DiFranco’s music is often characterized as folk, and while the album’s title track opens with an arrangement that fits into that category, the artist quickly takes things elsewhere. The appealing horn charts and loping beat of “Little Plastic Castle” has hints of New Orleans jazz and other textures. And the wonderful idiosyncrasies continue: “Fuel” features an extended spoken part – equal parts passion and mania – backed by a deeply funky and hypnotic rhythm bed. “Fuel” feels like street poetry: not exactly rap, but also not miles away from what Iceberg Slim was doing in the ‘70s.
“Gravel” is built around a set of skittering quick-run acoustic guitar figures. The arrangement is vaguely redolent of Dave Matthews Band’s ‘90s aesthetic, but let’s not hold that against DiFranco, as her song is wholly original. “As Is” has a feel along the lines of some of Paul Simon’s better work. The subtle basswork of Sara Lee (League of Gentlemen, Gang of Four) is a key to the song’s appeal, as is the understated brushwork of Jerry Marotta (or possibly Andy Stochansky; the album credits aren’t clear which drummer plays on which track(s)).
“Two Little Girls” has a southwestern feel and a delightfully wide-screen ambiance. The tune works on multiple levels, at least one of which is to serve as showcase for DiFranco’s vocal agility. The production is especially impressive. The swirling “Deep Dish” could serve as Exhibit A for DiFranco’s eclectic manner; it’s nearly prog in its construction, with left-field musical turns throughout. Very much a studio creation, the tune likely wouldn’t work in a live setting (I could be wrong on this) but it’s a dazzling display nonetheless.

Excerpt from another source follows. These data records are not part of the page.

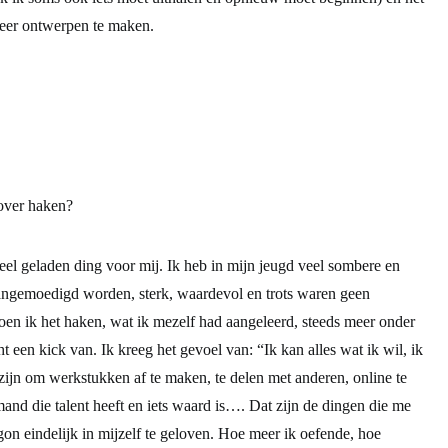
k ik soms ook iets moet uithalen en opnieuw moet beginnen) en het
eer ontwerpen te maken.
over haken?
neel geladen ding voor mij. Ik heb in mijn jeugd veel sombere en
gemoedigd worden, sterk, waardevol en trots waren geen
en ik het haken, wat ik mezelf had aangeleerd, steeds meer onder
ht een kick van. Ik kreeg het gevoel van: “Ik kan alles wat ik wil, ik
jn om werkstukken af te maken, te delen met anderen, online te
d die talent heeft en iets waard is…. Dat zijn de dingen die me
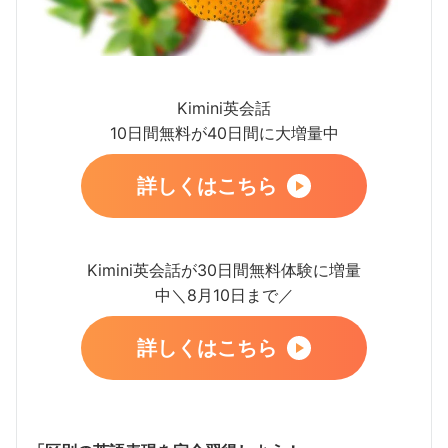
Kimini英会話
10日間無料が40日間に大増量中
詳しくはこちら
Kimini英会話が30日間無料体験に増量
中＼8月10日まで／
詳しくはこちら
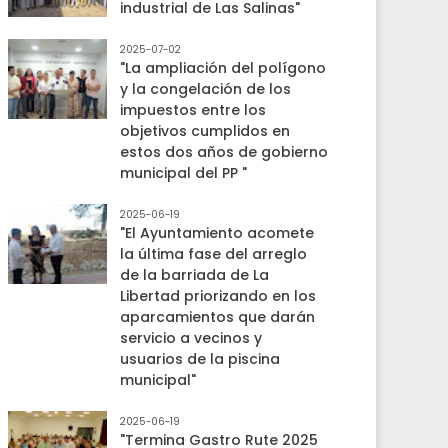
industrial de Las Salinas"
2025-07-02
"La ampliación del polígono
y la congelación de los
impuestos entre los
objetivos cumplidos en
estos dos años de gobierno
municipal del PP "
2025-06-19
"El Ayuntamiento acomete
la última fase del arreglo
de la barriada de La
Libertad priorizando en los
aparcamientos que darán
servicio a vecinos y
usuarios de la piscina
municipal"
2025-06-19
"Termina Gastro Rute 2025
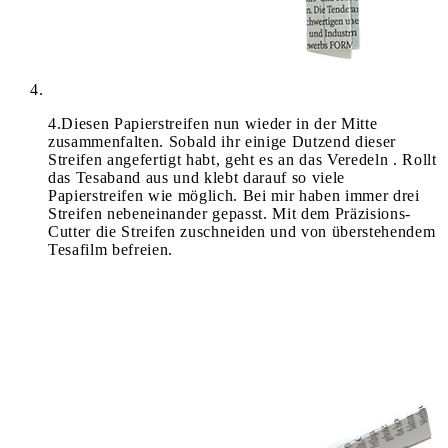
4
.
Diesen Papierstreifen nun wieder in der Mitte
zusammenfalten. Sobald ihr einige Dutzend dieser
Streifen angefertigt habt, geht es an das Veredeln . Rollt
das Tesaband aus und klebt darauf so viele
Papierstreifen wie möglich. Bei mir haben immer drei
Streifen nebeneinander gepasst. Mit dem Präzisions-
Cutter die Streifen zuschneiden und von überstehendem
Tesafilm befreien.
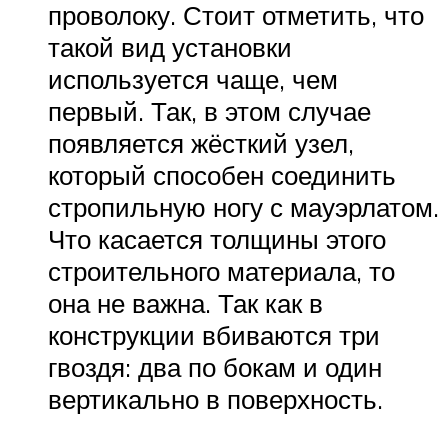
проволоку. Стоит отметить, что
такой вид установки
используется чаще, чем
первый. Так, в этом случае
появляется жёсткий узел,
который способен соединить
стропильную ногу с мауэрлатом.
Что касается толщины этого
строительного материала, то
она не важна. Так как в
конструкции вбиваются три
гвоздя: два по бокам и один
вертикально в поверхность.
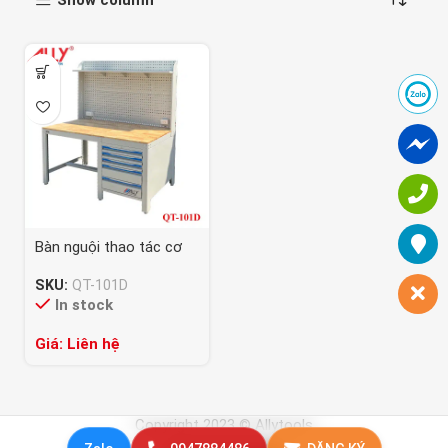
Bàn nguội thao tác cơ
khí phòng sạch QT-101D
SKU:
QT-101D
In stock
Giá: Liên hệ
Copyright 2023 © Allytools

“Loom” is more conventional in its form and delivery, but the uptempo tune is among the most accessible songs on this wildly varied collection of songs. DiFranco spits out copious lyrics, and some listeners will understandably focus on those. But the things she does instrumentally are every bit as fascinating, even on a tune like “Loom,” running well under three minutes. “Pixie” has some unusual sonic textures to recommend it. The spare “Swan Dive” demonstrates DiFranco’s ability to create a tune that’s both appealing and possessed of an unconventional meter. “Glass House” finds the artist embracing her rock (or at least folk-rock) inclinations. But as always, the arrangement features enough oddball sonic touches to keep it well outside the mainstream. And something about the song encourages the listener to lean forward, straining just a bit to peer through the musical window into DiFranco’s world. The song earned DiFranco a Grammy nomination in the Rock Female Vocalist category.
That feeling persists into the next track, the haunting “Independence Day.” Featuring little more than guitar and voice, the song makes remarkably effective use of the silent spaces between the notes. The album-proper concludes with “Pulse,” a song daubed with electronic flourishes that may remind some listeners of Suzanne Vega’s 99.9F° from 1992. But trumpet and accordion pull the song back toward more organic roots. And the song wastes not a bit of its 14-minute(!) run time.
The 2023 reissue of Little Plastic Castle features three bonus tracks, placed on Side four of the double LP. Noted as “bed tracks,” these alternate version of “Gravel,” “As Is” and “Two Little Girls” are interesting, serving to highlight DiFranco’s mastery of musicianship, arrangement and vocals.
On its original release, Little Plastic Castle was met my widespread critical acclaim; a quarter-century later, the record has aged remarkably well. It doesn’t feel dated, sidestepping as it does most of that era’s au courant productions choices. DiFranco’s songwriting is strong throughout. And the eye-popping orange vinyl pressing is in keeping with the color-saturated vibe of the album packaging. It’s an essential purchase for anyone who appreciates DiFranco’s inimitable musical style.